# REQUIREMENT
Filter this data down to the lines that hold "time", and copy them.

# DATASET RECORDS
+ + + + +

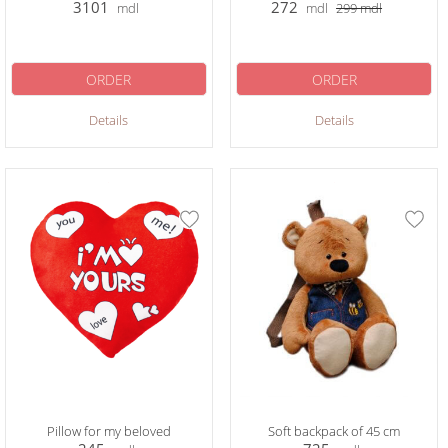
3101
272
mdl
mdl
299
mdl
ORDER
ORDER
Details
Details
Pillow for my beloved
Soft backpack of 45 cm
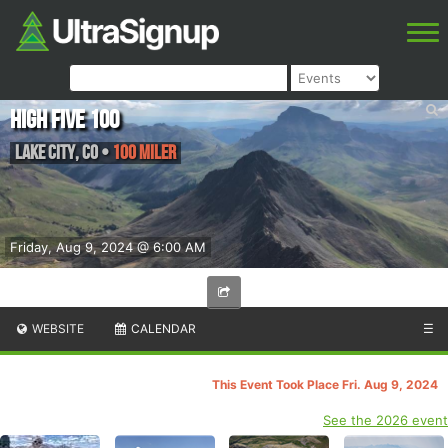
High Five 100
Lake City
,
CO
•
100 Miler
Friday, Aug 9, 2024 @ 6:00 AM
WEBSITE
CALENDAR
☰
This Event Took Place Fri. Aug 9, 2024
See the 2026 event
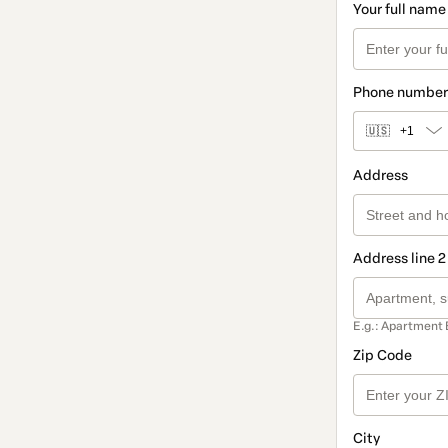
Your full name
Phone number
🇺🇸
+1
Address
Address line 2
E.g.: Apartment 
Zip Code
City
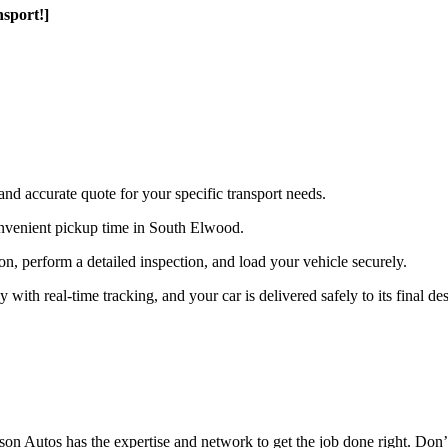
sport!]
and accurate quote for your specific transport needs.
nvenient pickup time in South Elwood.
ion, perform a detailed inspection, and load your vehicle securely.
th real-time tracking, and your car is delivered safely to its final des
n Autos has the expertise and network to get the job done right. Don’t 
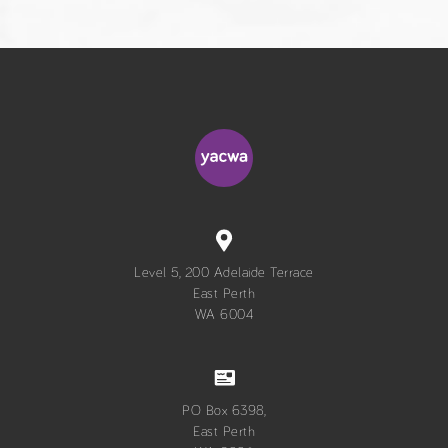
Level 5, 200 Adelaide Terrace
East Perth
WA 6004
PO Box 6398,
East Perth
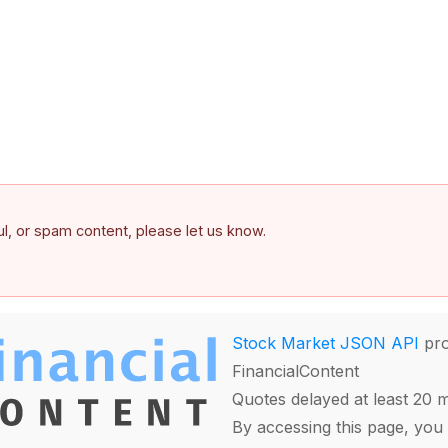
ful, or spam content, please let us know.
Stock Market JSON API
pro
FinancialContent
Quotes delayed at least 20 
By accessing this page, you 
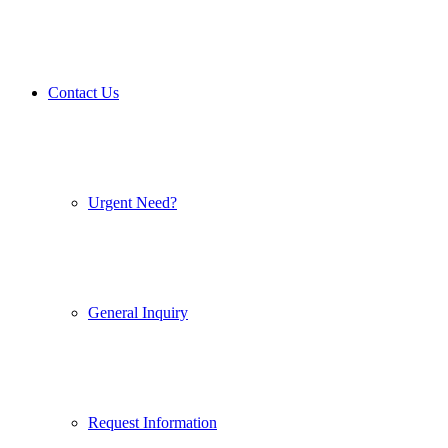
Contact Us
Urgent Need?
General Inquiry
Request Information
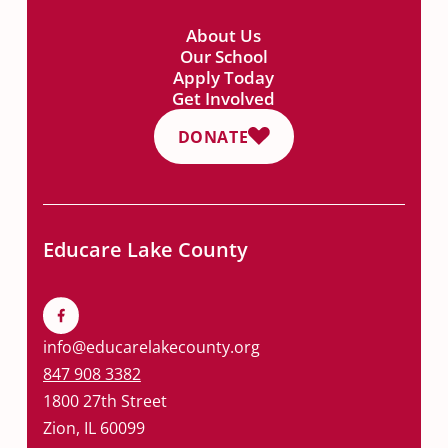
About Us
Our School
Apply Today
Get Involved
DONATE
Educare Lake County
info@educarelakecounty.org
847 908 3382
1800 27th Street
Zion, IL 60099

+ + + + +

# TASK SOLUTION
nvenient pickup time in South Elwood.
th real-time tracking, and your car is delivered safely to its final des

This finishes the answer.